20292
A Large-Scale Analyses of ASD Cases Using Electronic Medical Records
Objectives: Our objectives were as follows:
a) to develop a method of identifying ASD cases by combining past approaches of querying ICD codes with natural language processing of the clinical notes to provide a more accurate assessment of case status; and
b) to investigate demographic and socio-economic factors influencing the age of first ASD diagnosis and follow-up.
c) to follow the temporal evolution of diagnosis ("diagnostic shift") as extracted by the above methods.

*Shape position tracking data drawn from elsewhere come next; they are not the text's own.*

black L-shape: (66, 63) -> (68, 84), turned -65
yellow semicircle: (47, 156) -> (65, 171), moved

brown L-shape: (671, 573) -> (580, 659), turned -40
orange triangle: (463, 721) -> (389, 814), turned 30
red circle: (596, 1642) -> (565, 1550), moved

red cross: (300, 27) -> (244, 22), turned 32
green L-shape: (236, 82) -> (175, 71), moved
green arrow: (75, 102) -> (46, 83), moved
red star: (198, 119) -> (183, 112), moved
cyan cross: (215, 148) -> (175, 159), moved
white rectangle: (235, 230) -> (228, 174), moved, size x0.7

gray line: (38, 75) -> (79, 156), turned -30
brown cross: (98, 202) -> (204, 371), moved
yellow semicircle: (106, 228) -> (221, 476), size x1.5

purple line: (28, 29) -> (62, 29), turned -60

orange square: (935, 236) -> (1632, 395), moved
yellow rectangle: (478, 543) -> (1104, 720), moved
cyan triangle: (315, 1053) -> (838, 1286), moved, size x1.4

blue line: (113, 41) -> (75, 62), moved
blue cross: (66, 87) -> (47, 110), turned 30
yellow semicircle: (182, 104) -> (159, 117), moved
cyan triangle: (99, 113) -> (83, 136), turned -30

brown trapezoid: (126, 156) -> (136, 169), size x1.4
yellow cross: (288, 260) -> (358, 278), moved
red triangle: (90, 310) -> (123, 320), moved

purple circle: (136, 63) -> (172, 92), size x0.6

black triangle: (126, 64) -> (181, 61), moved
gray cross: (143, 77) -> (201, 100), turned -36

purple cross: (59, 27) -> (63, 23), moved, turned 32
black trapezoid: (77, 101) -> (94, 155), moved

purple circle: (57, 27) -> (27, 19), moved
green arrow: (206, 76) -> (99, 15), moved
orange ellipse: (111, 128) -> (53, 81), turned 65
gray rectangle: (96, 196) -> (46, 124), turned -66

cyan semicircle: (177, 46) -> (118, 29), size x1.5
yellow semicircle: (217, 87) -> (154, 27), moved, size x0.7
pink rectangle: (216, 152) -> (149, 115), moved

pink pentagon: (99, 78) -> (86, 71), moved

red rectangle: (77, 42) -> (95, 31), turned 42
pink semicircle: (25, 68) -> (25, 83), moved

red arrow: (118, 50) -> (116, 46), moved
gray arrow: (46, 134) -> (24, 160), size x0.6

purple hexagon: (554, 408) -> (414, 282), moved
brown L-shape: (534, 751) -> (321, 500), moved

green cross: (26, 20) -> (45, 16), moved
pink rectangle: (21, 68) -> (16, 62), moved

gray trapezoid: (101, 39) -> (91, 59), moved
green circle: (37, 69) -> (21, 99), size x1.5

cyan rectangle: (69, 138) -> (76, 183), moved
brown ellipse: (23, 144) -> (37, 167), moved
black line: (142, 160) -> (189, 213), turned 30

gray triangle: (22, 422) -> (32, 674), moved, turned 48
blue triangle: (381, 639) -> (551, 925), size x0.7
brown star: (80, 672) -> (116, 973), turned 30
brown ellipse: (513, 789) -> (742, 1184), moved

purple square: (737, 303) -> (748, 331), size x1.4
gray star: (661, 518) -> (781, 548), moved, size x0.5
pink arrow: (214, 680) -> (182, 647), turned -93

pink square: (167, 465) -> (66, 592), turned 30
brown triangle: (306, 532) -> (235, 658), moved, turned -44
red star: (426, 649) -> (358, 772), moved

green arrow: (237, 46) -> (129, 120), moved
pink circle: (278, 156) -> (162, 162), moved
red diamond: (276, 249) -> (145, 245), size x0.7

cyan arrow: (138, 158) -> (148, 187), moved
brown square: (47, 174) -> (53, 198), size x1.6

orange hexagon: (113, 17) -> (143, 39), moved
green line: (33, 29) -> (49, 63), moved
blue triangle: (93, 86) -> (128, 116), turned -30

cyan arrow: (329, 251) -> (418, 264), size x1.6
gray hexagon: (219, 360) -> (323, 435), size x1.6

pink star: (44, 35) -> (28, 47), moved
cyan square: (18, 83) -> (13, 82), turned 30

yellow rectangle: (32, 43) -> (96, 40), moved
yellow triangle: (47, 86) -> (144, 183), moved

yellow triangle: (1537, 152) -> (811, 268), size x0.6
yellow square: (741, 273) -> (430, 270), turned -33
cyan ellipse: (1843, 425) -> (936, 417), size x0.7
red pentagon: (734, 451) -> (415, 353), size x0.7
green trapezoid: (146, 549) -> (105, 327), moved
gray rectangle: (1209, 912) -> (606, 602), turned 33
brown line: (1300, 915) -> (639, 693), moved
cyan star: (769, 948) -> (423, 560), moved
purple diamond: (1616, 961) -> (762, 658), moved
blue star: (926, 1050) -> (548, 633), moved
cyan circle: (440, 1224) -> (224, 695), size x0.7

Methods: We queried the EPIC hosted EMR of Cincinnati Children’s Hospital Medical Center (CCHMC) to identify all patients with a diagnosis of ASD. We included all patients with a 299.* ICD9 code anywhere in their EMR from 2009-2014 that was recorded by CCHMC's Division of Developmental Disabilities and Behavioral Pediatrics (DDBP). DDBP houses a specialized ASD diagnosis and treatment center and has a rigorous and uniform ASD assessment pipeline. We used several natural language processing (NLP) systems to confirm (or disprove) the ASD diagnosis in the clinical narrative, including the Apache clinical Text Analysis and Knowledge Extraction System (cTAKES), yTEX, and MetaMap. We compared the accuracy of selecting cases by ICD9 code versus NLP diagnosis extraction by comparing each to a manual review of the clinical notes. We also traced the temporal sequence of diagnoses for a given patient over multiple DDBP encounters. Finally, we correlated our findings with the patients' demographic and socio-economic status. Data will additionally be combined with hospital –based controls, including those with developmental disabilities and neurotypical to facilitate multivariate analyses.
Results: We considered a sample of 3,878 total ASD cases through selection by ICD9 code and confirmation with NLP. The sample consisted of 3,159 male and 719 female (~ 4:1 ratio) children between the ages of 2 and 18. The racial composition was: 78.3% white, 10.6% black, 5.7% other, 2.3 % two or more races, 1.6% Asian, 1.2% unknown, 0.23 % Native Hawaiian or Indian/Alaska Native. A subsample of n=100 observations were validated by comparing ICD9 codes and NLP diagnosis extraction to a manual review of the clinical notes. As shown in Fig. 1, we see an indication of a discrepancy between the numbers of African American children in our cohort vs. the expected number of African American children based on U.S. Census data. Certain geographical areas appear to be particularly affected.
Conclusions: Preliminary results suggest a slight racial bias with a lower representation of African American children for some, but not all geographic areas. Further multivariate analyses will control for age, IQ, gender and additional socioeconomic factors; we will additionally evaluate diagnostic trends over time.